Technical workflow: From LiDAR scanning to anchor inspection 🛠️
The forensic team initiated the process with a LiDAR scan of the cliff to generate a high-resolution point cloud in CloudCompare, allowing visualization of the macrogeology and existing fractures. Subsequently, Pix4D was used to process the photogrammetry of the anchors, creating a detailed 3D model of the drill holes and resins. The key to the analysis lay in importing this data into Bentley OpenRoads. By overlaying the georeferenced point cloud with the photogrammetric model of the anchors, a critical discrepancy was detected: the rock-anchor interface simulation did not account for the actual porosity of the substrate. The software revealed that the chemical resin distribution failed to properly adhere to the internal cavities of the rock, an error that the previous 3D model had overlooked by assuming homogeneous density.
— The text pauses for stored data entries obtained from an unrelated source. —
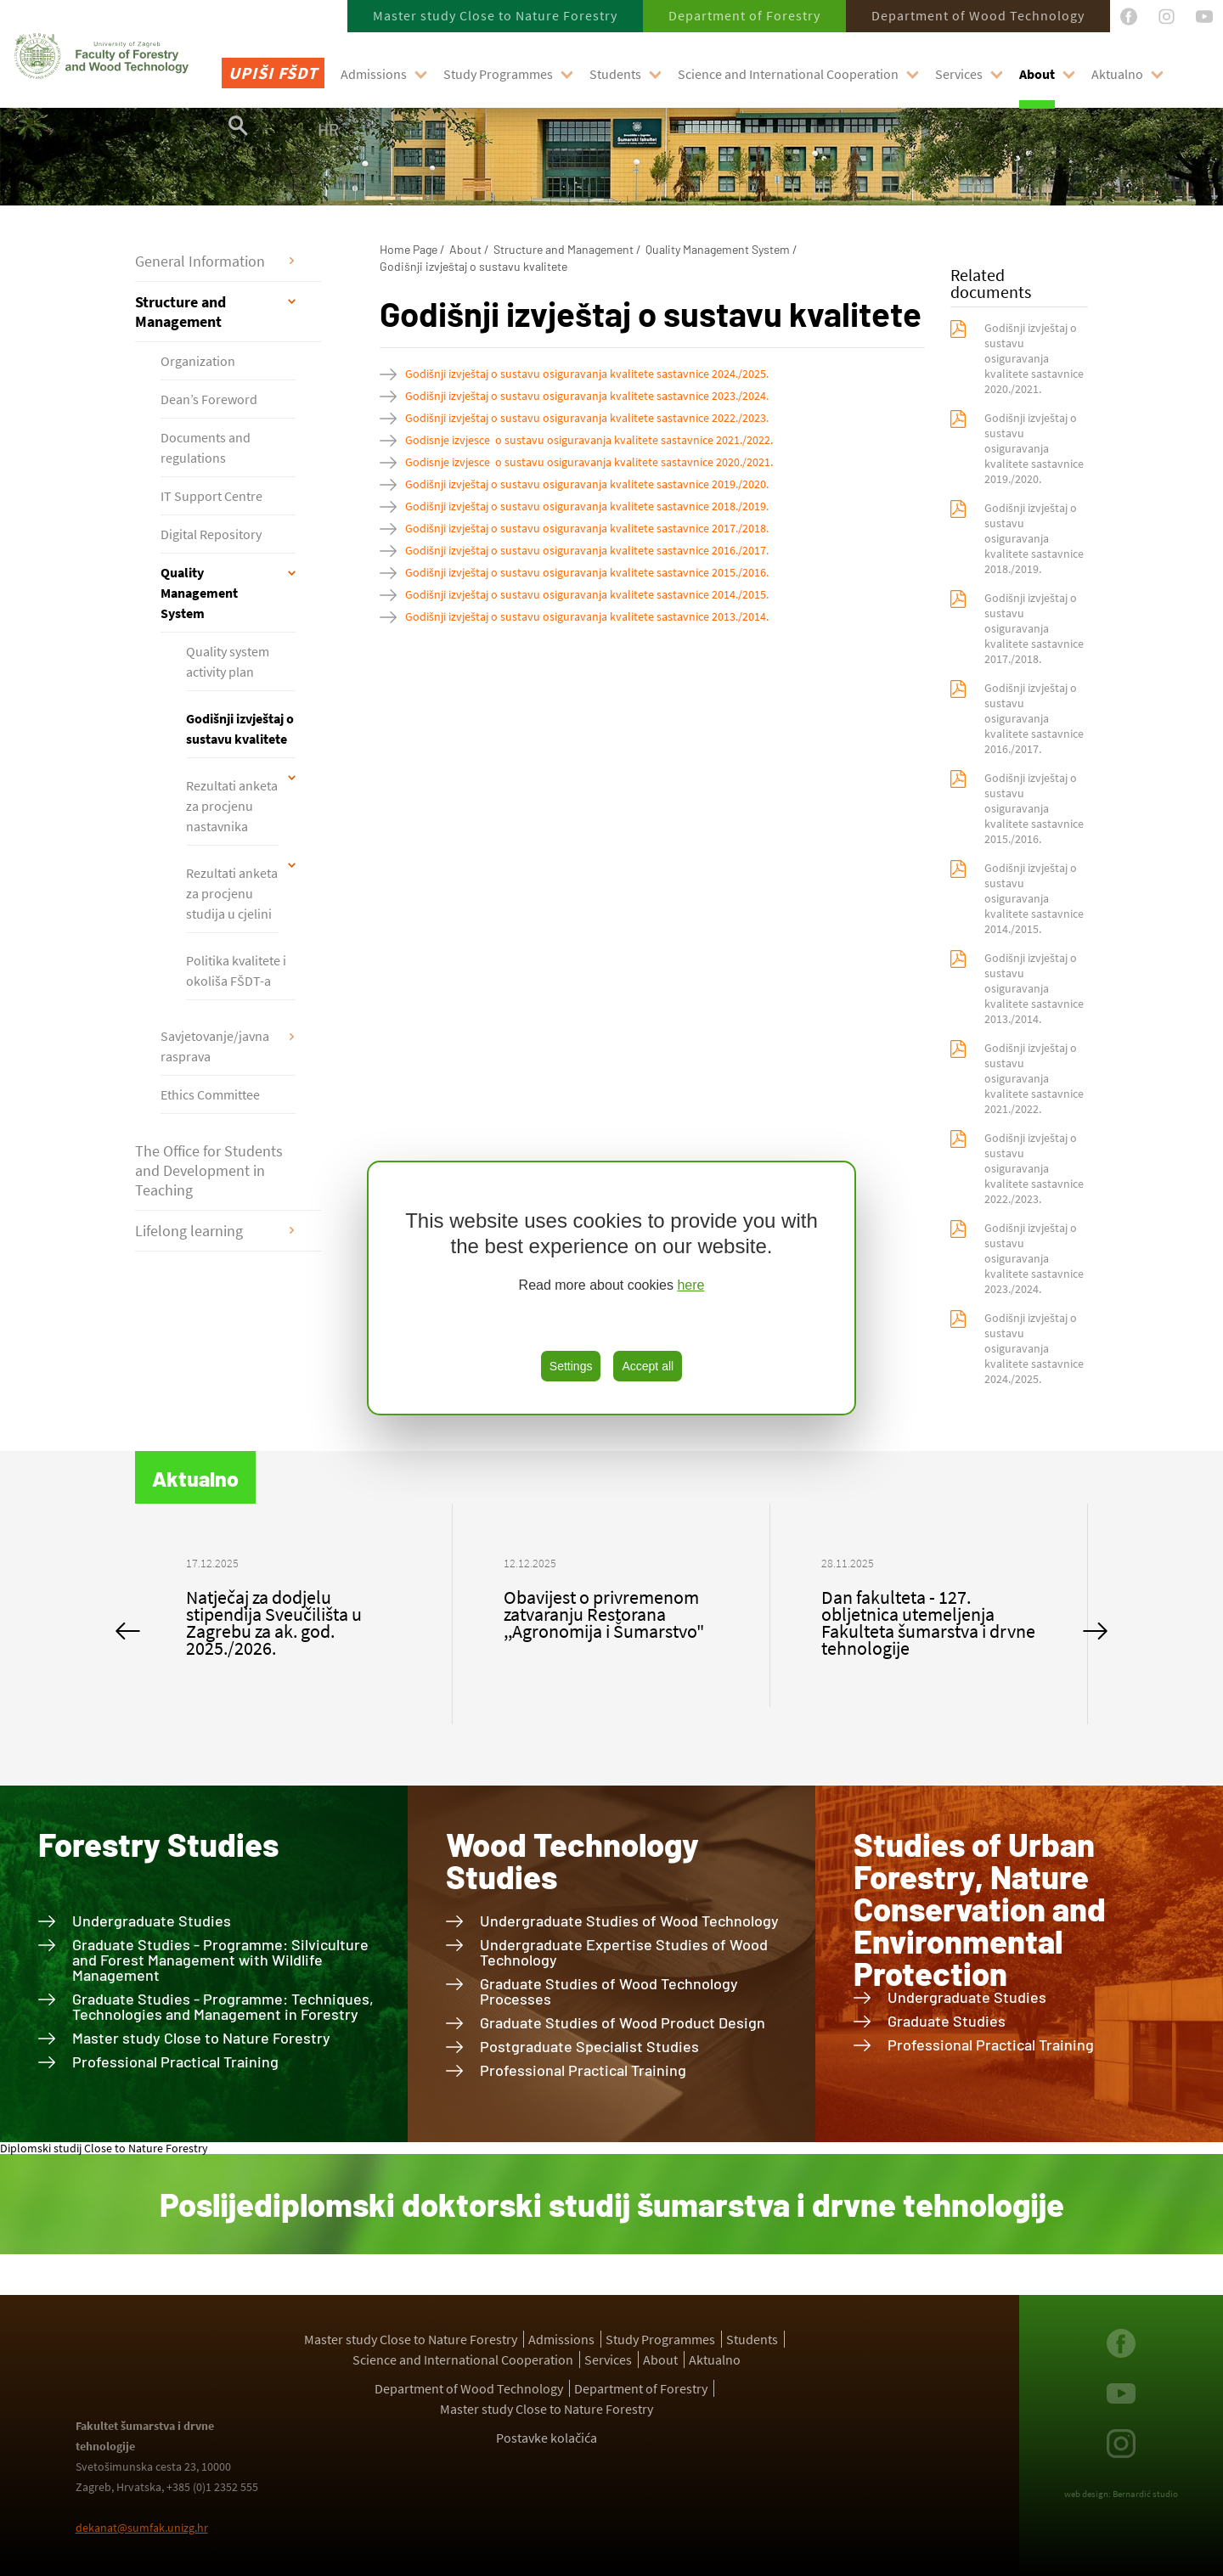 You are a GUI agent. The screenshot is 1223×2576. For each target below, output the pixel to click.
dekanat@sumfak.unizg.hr (142, 2527)
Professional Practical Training (175, 2061)
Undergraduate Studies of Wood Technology (629, 1920)
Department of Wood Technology (978, 15)
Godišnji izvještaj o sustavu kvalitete (240, 728)
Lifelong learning (189, 1230)
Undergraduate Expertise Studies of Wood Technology (624, 1952)
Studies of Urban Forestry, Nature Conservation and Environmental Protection (980, 1909)
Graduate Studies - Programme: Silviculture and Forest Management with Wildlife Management (220, 1959)
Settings (571, 1366)
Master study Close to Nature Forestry (495, 15)
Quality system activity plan (227, 661)
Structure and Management (180, 311)
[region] (611, 1288)
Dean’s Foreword (209, 399)
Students (615, 73)
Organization (198, 360)
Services (959, 73)
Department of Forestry (744, 15)
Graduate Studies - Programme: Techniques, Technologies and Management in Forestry (223, 2006)
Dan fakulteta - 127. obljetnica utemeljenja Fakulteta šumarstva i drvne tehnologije (928, 1622)
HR (328, 129)
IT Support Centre (211, 495)
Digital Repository (211, 534)
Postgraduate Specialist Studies (589, 2046)
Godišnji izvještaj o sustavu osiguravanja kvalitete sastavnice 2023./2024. (587, 395)
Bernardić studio (1145, 2494)
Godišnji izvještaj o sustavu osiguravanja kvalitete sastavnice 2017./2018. (587, 528)
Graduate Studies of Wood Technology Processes (609, 1991)
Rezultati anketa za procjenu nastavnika (232, 806)
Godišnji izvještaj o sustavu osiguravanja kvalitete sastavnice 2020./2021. (1034, 358)
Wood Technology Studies (572, 1860)
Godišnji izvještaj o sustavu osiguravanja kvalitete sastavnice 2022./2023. (587, 417)
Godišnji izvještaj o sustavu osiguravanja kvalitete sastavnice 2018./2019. (587, 506)
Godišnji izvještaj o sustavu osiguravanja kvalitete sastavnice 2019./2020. (587, 484)
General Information (200, 261)
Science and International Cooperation (788, 73)
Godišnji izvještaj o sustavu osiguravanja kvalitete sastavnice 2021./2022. (1034, 1078)
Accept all (647, 1366)
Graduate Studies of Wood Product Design (622, 2022)
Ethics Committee (210, 1094)
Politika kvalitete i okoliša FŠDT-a (236, 970)
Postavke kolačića (546, 2437)
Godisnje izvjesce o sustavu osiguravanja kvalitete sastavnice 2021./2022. (589, 439)
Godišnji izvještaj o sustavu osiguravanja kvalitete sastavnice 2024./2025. (587, 373)
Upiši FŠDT (273, 72)
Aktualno (1117, 73)
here (690, 1285)
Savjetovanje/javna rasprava (215, 1046)
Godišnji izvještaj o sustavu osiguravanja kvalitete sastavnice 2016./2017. (587, 550)
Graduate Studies (947, 2020)
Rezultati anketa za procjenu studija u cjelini (232, 893)
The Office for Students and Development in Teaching (209, 1170)
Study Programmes (498, 73)
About (1037, 73)
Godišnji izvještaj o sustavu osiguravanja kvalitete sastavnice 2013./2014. (587, 616)
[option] (294, 1614)
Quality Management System (199, 593)
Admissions (374, 73)
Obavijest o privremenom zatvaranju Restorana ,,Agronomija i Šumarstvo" (604, 1614)
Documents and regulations (206, 447)
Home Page (408, 249)
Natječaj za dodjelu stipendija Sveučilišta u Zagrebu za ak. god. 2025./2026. (274, 1622)
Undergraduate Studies (151, 1920)
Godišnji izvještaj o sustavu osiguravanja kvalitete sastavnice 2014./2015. (587, 594)
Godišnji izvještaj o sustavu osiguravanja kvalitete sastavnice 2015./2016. (587, 572)
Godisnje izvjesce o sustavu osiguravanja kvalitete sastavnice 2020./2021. (589, 462)
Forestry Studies (158, 1844)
Lessons for prevention: Porosity as a critical variable ⚠️
The collapse demonstrates that the beauty of the initial 3D model can conceal fatal flaws. The integration of CloudCompare for structural analysis and Pix4D for microscopic inspection, unified in Bentley OpenRoads, not only reconstructed the failure but also validated a new protocol. Now, any temporary structure on rock must include a porosity map derived from these combined data. Catastrophe is avoided not with prettier models, but with simulations that integrate the heterogeneity of the terrain. This case sets an indelible technical precedent for risk engineering.
Could the combined analysis of LiDAR point clouds and high-resolution photogrammetric models predict structural fatigue in rock formations used for base jumping before a catastrophic collapse occurs?
(PS: Simulating catastrophes is fun until the computer crashes and you are the catastrophe.)